Matthew Dodd, the principal education officer at the National Children’s Bureau, has laid out his top five reasons to be positive about the future of children’s mental health provision during a Westminster Education Forum event today.

Schools Week collected his thoughts.

1. The government’s mental health green paper

The green paper, a consultation that will focus on young people’s mental health, is expected in November.

“The indications are that the government is minded to endorse a whole-school approach,” he said. “But it’s then for us to tell them what we actually agree on that meaning? What are the systematic barriers that are in the way?”

He said that, rather than using a whole-school approach, we should push for a “whole-DfE approach, looking at curriculum, looking at funding formulas”, to make sure schools are supported in implementing government plans.

2. AP reform

Dodd said there is going to be “very significant” reform of alternative provision, as has been announced by Justine Greening in a recent Schools Week interview and confirmed at the Conservative Party conference.

Pupil referral units and other AP institutions play a “really important role” in supporting children with mental health conditions and reintegrating them back into mainstream, he said.

The education select committee has also opened an inquiry into the quality of AP, and there are two weeks available to respond with contributions. The closing date for written submissions is November 1.

3. An independent review of exclusions

“This has been sneaked out quite quietly, but it is there,” Dodd said, encouraging professionals to keep an eye out for future announcements and to use the fact the review will be independent of government.

“We know that children with mental health conditions are vastly over-represented among those in exclusion,” he continued.

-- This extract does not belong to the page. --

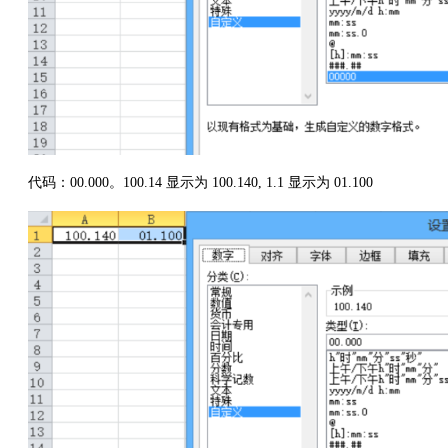
代码：00.000。100.14 显示为 100.140, 1.1 显示为 01.100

This chimes with the outcome of research by the think-tank IPPR, which found that half of all pupils who are permanently excluded by their school have mental health issues.

4. SEND reforms

In the SEND code of practice, the category previously labelled “behavioural, emotional and social difficulties” has been relabelled as “social, emotional and mental health difficulties”.

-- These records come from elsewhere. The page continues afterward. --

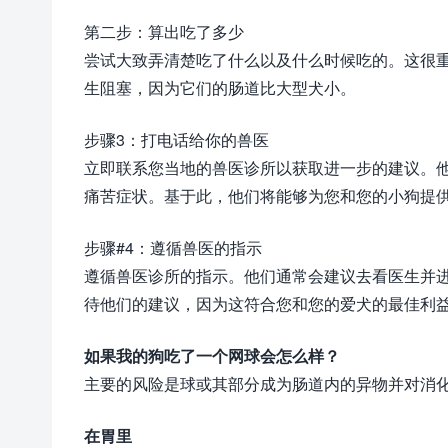
第二步：算出吃了多少
尝试大致弄清楚吃了什么以及什么时候吃的。这很
生阻塞，因为它们的肠道比大型犬小。
步骤3：打电话给你的兽医
立即联系您当地的兽医诊所以获取进一步的建议。
痛苦症状。基于此，他们将能够为您和您的小狗提
步骤#4：遵循兽医的指示
遵循兽医诊所的指示。他们通常会建议去看医生并
待他们的建议，因为这符合您和您的爱犬的最佳利
如果我的狗吃了一个网球会怎么样？
主要的风险是球或其部分成为肠道内的异物并对消
在胃里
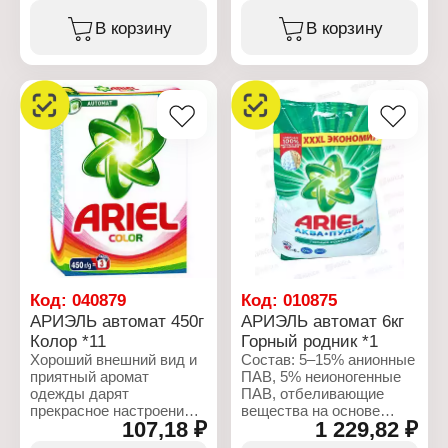
поликарбоксилаты,
фосфонаты,
цеолиты, энзимы,
поликарбоксилаты,
В корзину
В корзину
оптические
энзимы, оптические
отбеливатели,
отбеливатели,
ароматизирующие
ароматизирующие
компоненты
добавки.
Характеристики:
Характеристики:
Производитель: Procter
Производитель: Procter
& Gamble
& Gamble
Бренд: Ariel
Бренд: Ariel
Тип товара: Стиральный
Тип товара: Стиральный
порошок
порошок
Название: Аква-пудра
Название: Color Аква-
Тип белья: для цветного
пудра
белья
Тип белья: для цветного
Тип стирки: машинная
белья
стирка
Тип стирки: машинная
Код:
040879
Код:
010875
Аромат: Горный родник
стирка
АРИЭЛЬ автомат 450г
АРИЭЛЬ автомат 6кг
Вес: 3 кг
Вес: 3 кг
Колор *11
Горный родник *1
Упаковка: пакет
Упаковка: пакет
Хороший внешний вид и
Состав: 5–15% анионные
приятный аромат
ПАВ, 5% неионогенные
одежды дарят
ПАВ, отбеливающие
прекрасное настроение.
вещества на основе
107,18 ₽
1 229,82 ₽
Поэтому очень важно
кислорода,
уделять должное
поликарбоксилаты,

“I think there’s still an opportunity there to do some more thinking about what that actually means,” Dodd said.

He added that it was important to consider in particular what the change meant for special educational needs coordinators, now that it is formally part of a SENCO’s role to support children with mental health issues.

“I don’t think the discussion has really started about what SENCOs need to do in order to undertake their role in relation to mental health difficulties,” he said.

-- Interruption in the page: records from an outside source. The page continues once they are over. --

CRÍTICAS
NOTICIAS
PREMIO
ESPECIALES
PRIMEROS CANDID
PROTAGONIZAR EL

Moreover, the position of special schools that cater specifically for social, emotional and mental health difficulties in the education system has also not yet been properly explored.

5. A review of children with the most complex needs

Christine Lenehan, the director of the Council for Disabled Children, is embarking on the second stage of a wider review into children with the most complex needs: those who may end up in hospital or residential provision.

“This is often for autism, learning disabilities and metal health issues,” Dodd said. “That review will begin to unpick some of the reasons why their needs are not being met in the system.”